Sampling with replacement (replace=True) is used in two distinct contexts:
Theoretical convenience. Classical statistical theory (including the Central Limit Theorem in its standard form) is derived under the assumption of independent and identically distributed (i.i.d.) observations. Draws with replacement are exactly i.i.d. by construction. Draws without replacement are not, because each draw changes the composition of the remaining pool. When the population is very large relative to the sample size (as it is here: 30 out of 7 million), the dependence introduced by sampling without replacement is negligible and the i.i.d. approximation holds to an excellent degree. This is formalised by the finite population correction factor, which quantifies how much the variance of the sample mean is reduced when sampling without replacement: it equals
1 - n/N, which here is1 - 30/7,000,000 ≈ 1. The correction is essentially invisible at this scale. Precisely, the variance of the sample mean when sampling without replacement is given by:\[\text{Var}(\bar{x}) = \frac{\sigma^2}{n} \times \frac{N-n}{N-1}\]
where the term \(\frac{N-n}{N-1}\) is the finite population correction factor. In our case, with \(n=30\) and \(N \approx 7,000,000\), this factor equals approximately \(0.9999996\), which is why the correction is essentially invisible.
The bootstrap. Resampling with replacement from an observed sample is the foundation of the bootstrap method (Efron, 1979). The key idea is that the observed sample is treated as a proxy for the population, and repeated resampling from it with replacement simulates the variability one would see across repeated draws from the true population. In this context, replacement is not an approximation but it is the mechanism that makes the method work.
For this notebook, replace=False is the right choice. The i.i.d. assumption holds to an excellent approximation given the ratio of sample size to population size, so the theoretical results we derive will apply without modification.
n = 30
sample = rng.choice(population, size=n, replace=False)
sample_mean = sample.mean()
sample_std = sample.std(ddof=1)
print(f"Sample size : {n}")
print(f"Sample mean : {sample_mean:.4f} cm (true mean : {pop_mean:.4f} cm)")
print(f"Sample std : {sample_std:.4f} cm (true std : {pop_std:.4f} cm)")
print(f"Difference in mean : {abs(sample_mean - pop_mean):.4f} cm")Sample size : 30
Sample mean : 171.8113 cm (true mean : 170.0042 cm)
Sample std : 8.9356 cm (true std : 9.9975 cm)
Difference in mean : 1.8071 cm4. Repeating the draw: the sampling distribution of the mean
A single sample gives us one estimate of the mean. But if we repeated the study, i.e. drawing a fresh sample of \(n\) observations each time, we would get a different estimate every time.
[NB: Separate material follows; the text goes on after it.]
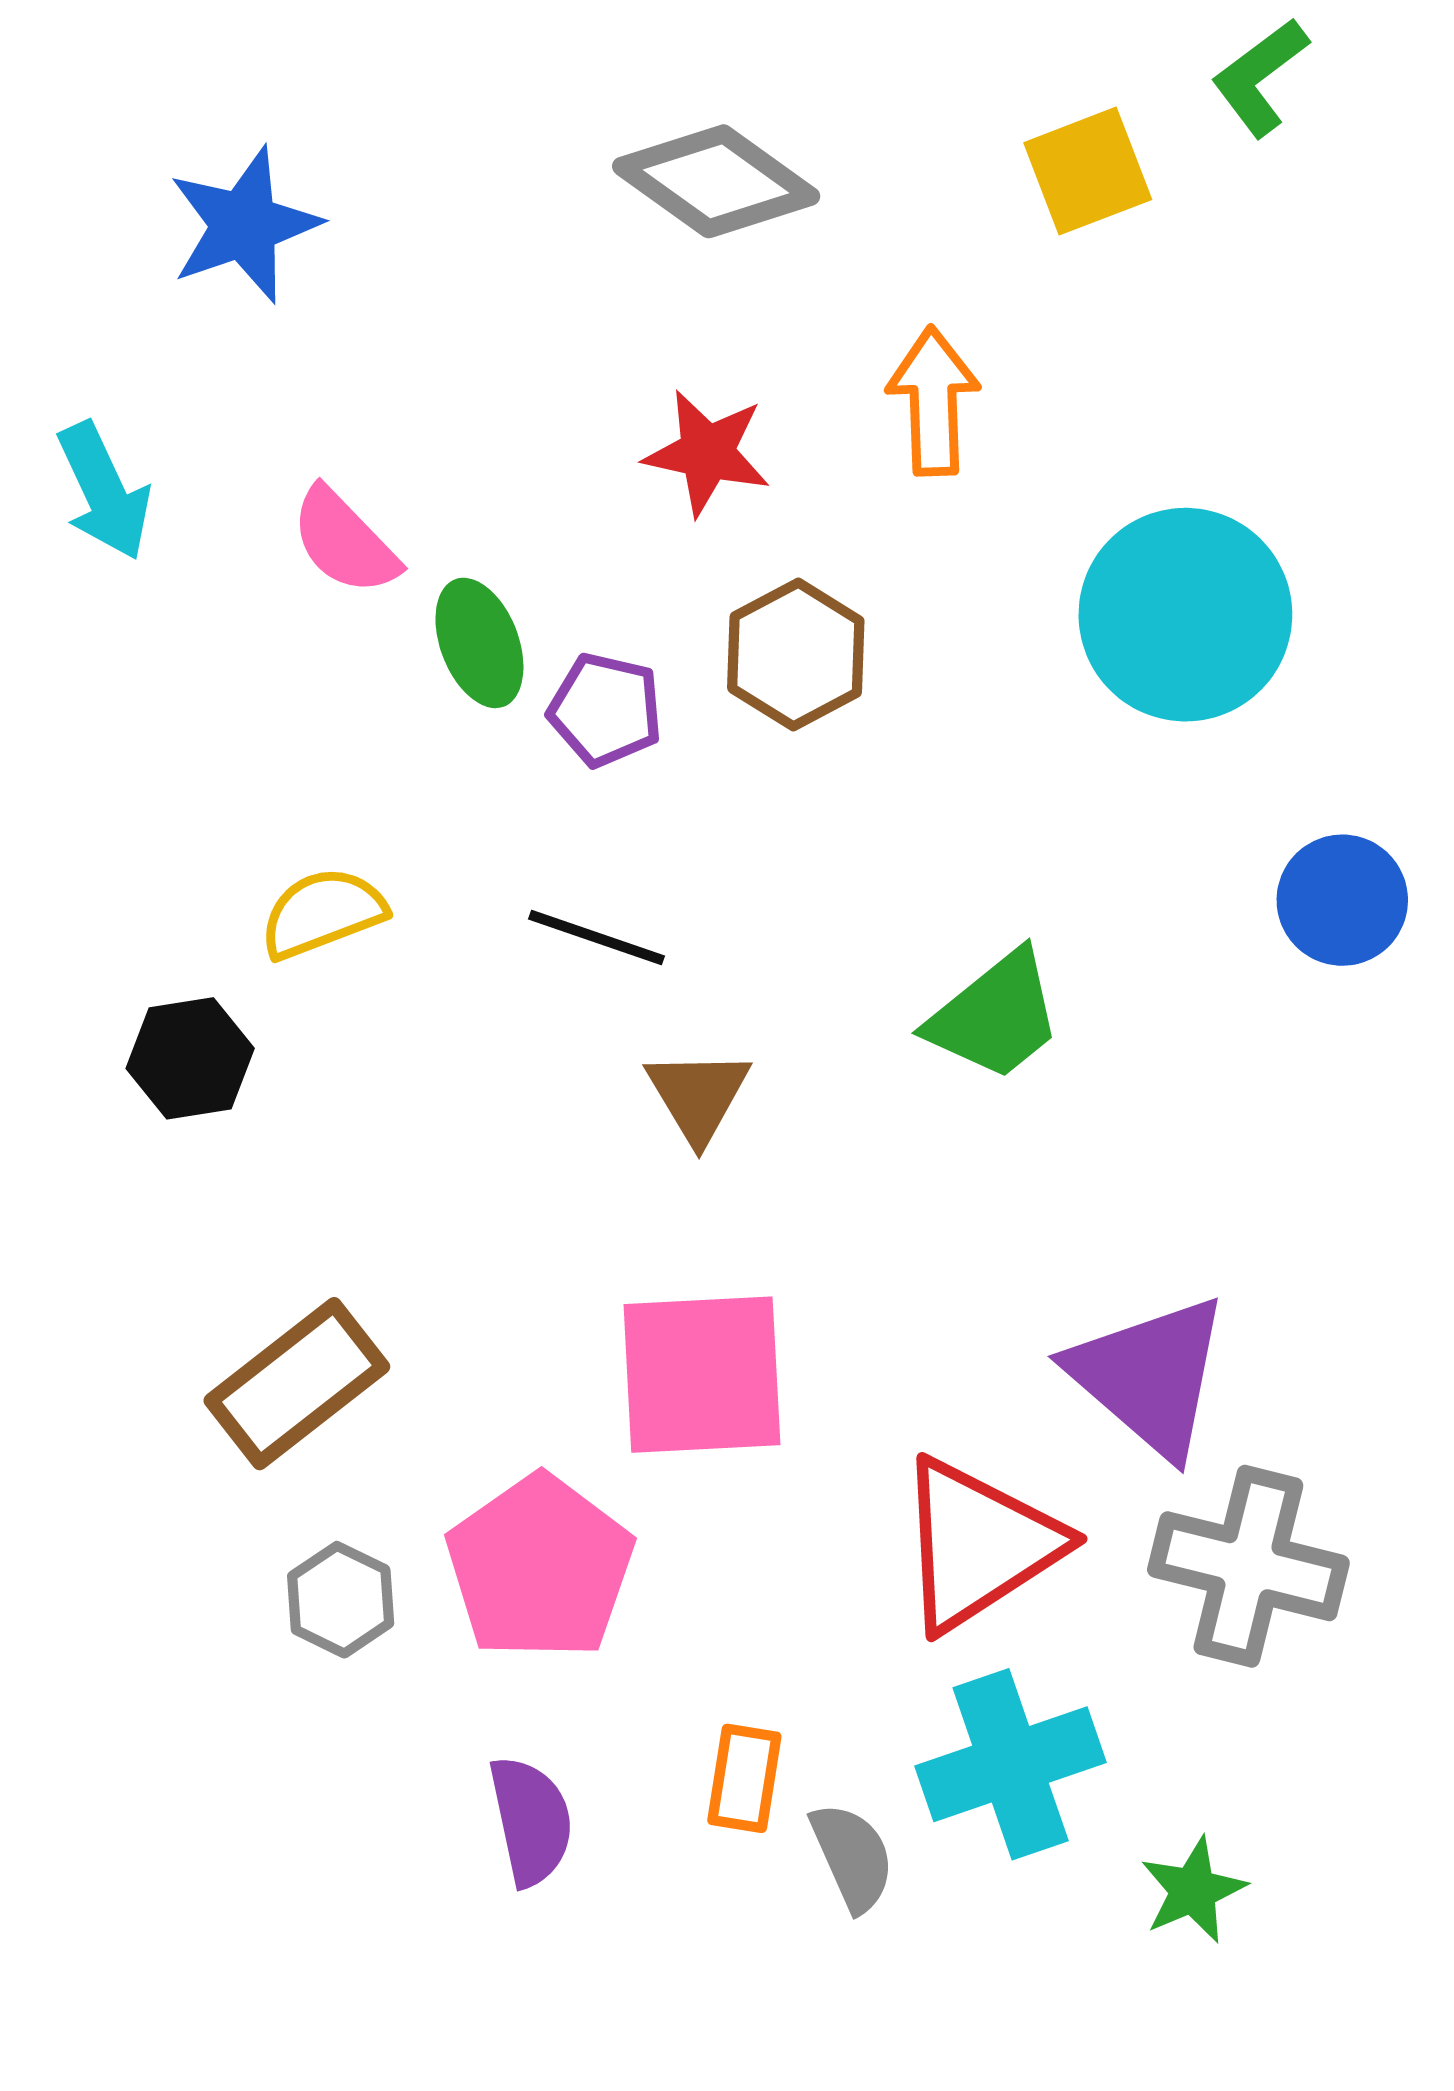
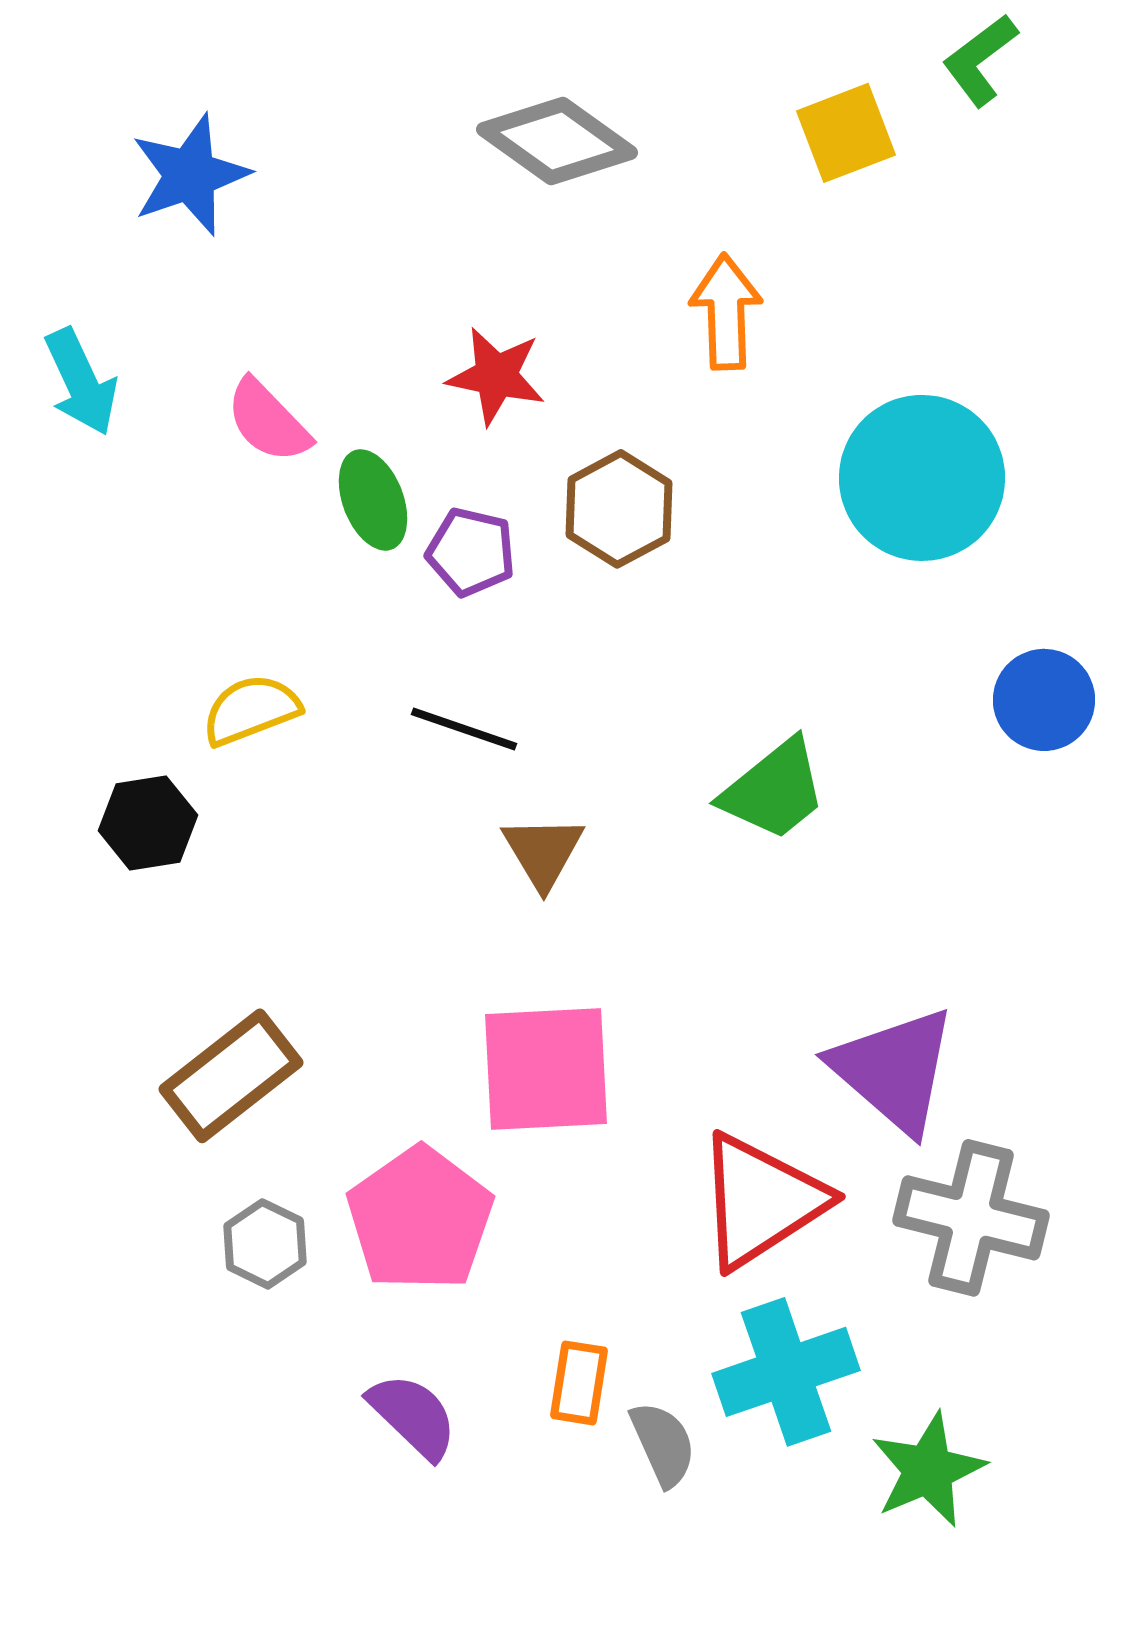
red star: (707, 453) -> (496, 376), moved
purple semicircle: (531, 1821) -> (413, 1416), turned -34
green star: (1193, 1890) -> (928, 1470), size x1.4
The collection of all these estimates forms the sampling distribution of the mean.
This is the central object of the Central Limit Theorem (CLT), which states:
Regardless of the shape of the population distribution, the sampling distribution of the mean approaches a Gaussian distribution as \(n\) increases, with mean equal to the population mean and standard deviation equal to \(\dfrac{\sigma}{\sqrt{n}}\).
This last quantity, \(\sigma / \sqrt{n}\), is the Standard Error of the Mean (SEM). It measures how much the sample mean is expected to vary across repeated draws. It is not a measure of spread in the population (that is \(\sigma\)), but a measure of the precision of our estimate of the population mean.
We will now verify this empirically. We repeat the draw \(n_{\text{repeats}}\) times, collect the sample means, and compare their distribution to what the CLT predicts.
n_repeats = 10_000
sample_means = np.array([
rng.choice(population, size=n, replace=False).mean()
for _ in range(n_repeats)
])
# theoretical prediction from the CLT
sem_true = pop_std / np.sqrt(n)
# empirical counterparts from the simulation
simulated_mean_of_means = sample_means.mean()
# ddof=1 computes the unbiased estimator of the standard deviation,
# which is the right choice for comparing to the CLT prediction
simulated_sem = sample_means.std(ddof=1)
comparison = pd.DataFrame({
"CLT prediction" : [pop_mean, sem_true],
"simulation" : [simulated_mean_of_means, simulated_sem]
}, index=["mean of sample means", "std of sample means (SEM)"])
comparison.round(4)| CLT prediction | simulation | |
|---|---|---|
| mean of sample means | 170.0042 | 169.9880 |
| std of sample means (SEM) | 1.8253 | 1.8261 |
The column CLT prediction is not a result of the simulation but it is what the Central Limit Theorem tells us to expect before running a single draw. Given that we know the true population standard deviation \(\sigma\) and the sample size \(n\), the CLT predicts that the standard deviation of the sampling distribution of the mean will be exactly \(\sigma/\sqrt{n}\).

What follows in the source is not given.